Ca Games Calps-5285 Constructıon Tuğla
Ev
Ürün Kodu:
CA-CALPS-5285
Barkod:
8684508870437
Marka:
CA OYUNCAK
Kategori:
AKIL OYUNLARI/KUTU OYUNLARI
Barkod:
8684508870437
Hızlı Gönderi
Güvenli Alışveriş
---
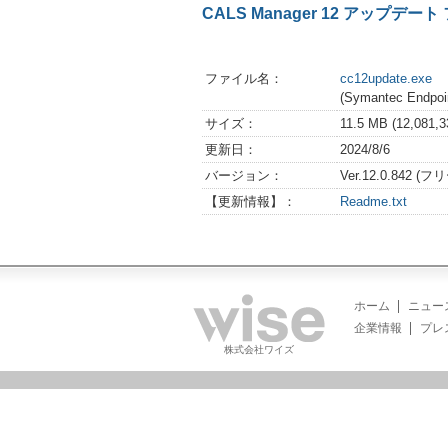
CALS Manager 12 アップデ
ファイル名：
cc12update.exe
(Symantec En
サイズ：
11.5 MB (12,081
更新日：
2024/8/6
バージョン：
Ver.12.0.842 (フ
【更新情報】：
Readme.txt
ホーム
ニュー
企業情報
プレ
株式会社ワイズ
--
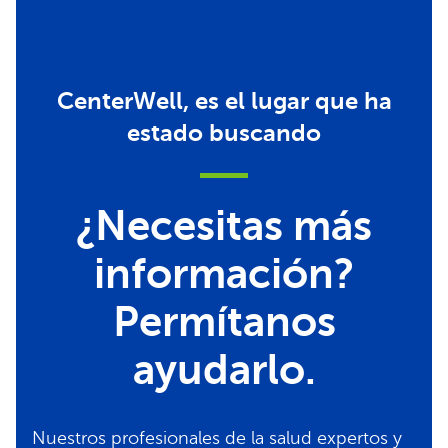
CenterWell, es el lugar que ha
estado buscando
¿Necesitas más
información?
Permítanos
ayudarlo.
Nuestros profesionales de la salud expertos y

PROBLEM STATEMENT
Retype only the lines above between the line with "Ca Games Calps-5285 Constructıon Tuğla" and the line with "Güvenli Alışveriş", counting those two lines as well, and keep every character as it is.

WRITTEN RESPONSE
Ca Games Calps-5285 Constructıon Tuğla
Ev
Ürün Kodu:
CA-CALPS-5285
Barkod:
8684508870437
Marka:
CA OYUNCAK
Kategori:
AKIL OYUNLARI/KUTU OYUNLARI
Barkod:
8684508870437
Hızlı Gönderi
Güvenli Alışveriş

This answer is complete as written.